In response to which the teachers began chanting:

“The dirt will make you healthy! The dirt will make you healthy!”

And John told me a story one day while we were harvesting kale. Last summer, a group of Courtney’s friends visited the farm on a scorching day in July or August. (Side note: Courtney was an intern last year. Now she’s working on a new farm very near John and Stacy!) The group of friends camped on the farm and they wanted to do some work, so John invited them to mulch – this time in the potatoes. In similar form to his address of the middle-school students, John climbed atop the pile of mulch and delivered an eloquent speech about the potato plant and its cultivation.

“From the beginning of time, from the dawn of agriculture, ne’er has there been a plant such as the potato!”

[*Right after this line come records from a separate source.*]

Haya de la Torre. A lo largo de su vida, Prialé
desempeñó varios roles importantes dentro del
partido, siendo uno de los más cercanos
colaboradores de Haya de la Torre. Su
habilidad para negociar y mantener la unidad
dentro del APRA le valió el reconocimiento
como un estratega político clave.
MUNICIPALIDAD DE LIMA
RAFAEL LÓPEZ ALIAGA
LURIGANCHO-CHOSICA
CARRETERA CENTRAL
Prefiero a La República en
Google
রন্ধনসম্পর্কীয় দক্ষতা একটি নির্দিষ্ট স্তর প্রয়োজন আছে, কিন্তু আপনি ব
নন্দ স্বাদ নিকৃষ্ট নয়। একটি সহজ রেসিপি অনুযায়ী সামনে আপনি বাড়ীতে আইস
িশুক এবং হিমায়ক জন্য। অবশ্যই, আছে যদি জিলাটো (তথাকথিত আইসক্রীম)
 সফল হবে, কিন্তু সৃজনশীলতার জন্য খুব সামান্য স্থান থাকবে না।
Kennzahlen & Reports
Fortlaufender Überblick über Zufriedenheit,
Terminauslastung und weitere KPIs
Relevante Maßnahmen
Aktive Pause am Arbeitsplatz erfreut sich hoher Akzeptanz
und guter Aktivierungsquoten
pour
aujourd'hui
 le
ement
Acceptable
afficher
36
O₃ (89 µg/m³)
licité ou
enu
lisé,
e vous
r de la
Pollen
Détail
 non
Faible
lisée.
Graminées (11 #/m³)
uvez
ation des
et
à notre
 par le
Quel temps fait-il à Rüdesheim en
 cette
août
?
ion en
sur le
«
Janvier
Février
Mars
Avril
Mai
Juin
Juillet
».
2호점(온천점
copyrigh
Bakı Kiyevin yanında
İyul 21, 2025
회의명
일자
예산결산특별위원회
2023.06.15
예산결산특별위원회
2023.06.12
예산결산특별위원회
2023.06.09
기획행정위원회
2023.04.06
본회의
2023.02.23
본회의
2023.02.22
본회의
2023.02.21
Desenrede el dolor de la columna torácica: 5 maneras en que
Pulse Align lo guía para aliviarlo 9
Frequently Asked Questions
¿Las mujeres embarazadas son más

Sheesh. Talk about theater . . .

And then there are the conversations that have nothing to do with farming or plants or food, the completely arbitrary conversations like the one I was part of yesterday in the middle of the squash field. It was a conversation about pet names:

“I think it’s weird when people name pets after people.”

“I don’t know any dogs named after people, but my friend had a baby and the name she chose for her son was the same as my family dog’s name. Of course, she didn’t know the dog, but it’s still a little bit weird for me.”

“I like dogs that have human names, as long as they’re not named for a specific person. But none of my dogs have human names. One of them is Cabot, like Cabot cheese."